Recently, a sharp deterioration in relations between Turkey and another NATO member, Greece, due to gas deposits in the disputed Mediterranean region, has been added to the contradictions between Turkey and France. The conflict continues to escalate, dividing Europe into two camps.
But it turned out to be difficult for the alliance to resolve the internal crisis, as it always withdrew from solving Turkish problems. Against the backdrop of the risk of a military escalation between NATO members, its Secretary General Jens Stoltenberg has so far limited himself to calls for “dialogue” and “de-escalation.” And the members of the alliance do not show unity in assessing Ankara’s actions, which, in particular, is evidenced by the refusal of 22 out of 30 NATO members to support France’s demand to take a more firm position on Ankara.

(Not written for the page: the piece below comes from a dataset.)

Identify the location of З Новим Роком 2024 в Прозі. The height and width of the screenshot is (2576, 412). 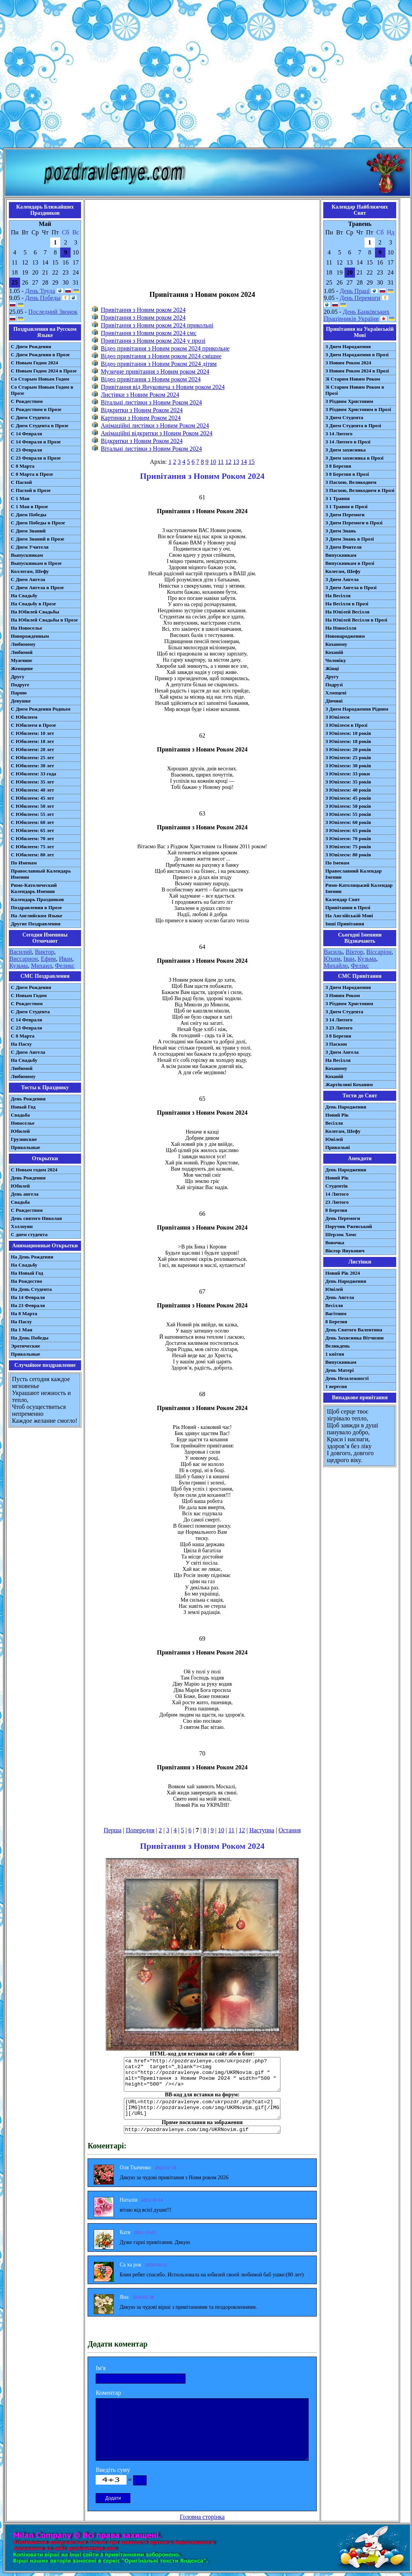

A potential conflict, the likelihood of which at the moment is high enough, indicates that NATO is going through far from the best times. One can get the impression that the NATO leadership is either openly disregarding the interests of the European allies, who are already ready to take up arms, or Brussels is following the secret instructions of Washington, which intends to benefit from Europe weakened by a potential war.
Vice-dean of the Turkish Kadir Has University, lecturer at the Department of International Relations, Professor Mitat Çelikpala believes that the alliance’s relations do not work in the Eastern Mediterranean. The conflict between the three NATO countries (France, Turkey, Greece) can only be controlled by a very large player, i.e. the United States, especially since it is currently exercising control on behalf of NATO in the Mediterranean basin.
The very fact that such frictions are generally possible between allies in the alliance, threatening to escalate into armed clashes, nullifies the morale-boosting rhetoric of Brussels about some ephemeral “unity and solidarity” of the bloc members. After all, union or not, the national interests take the cake.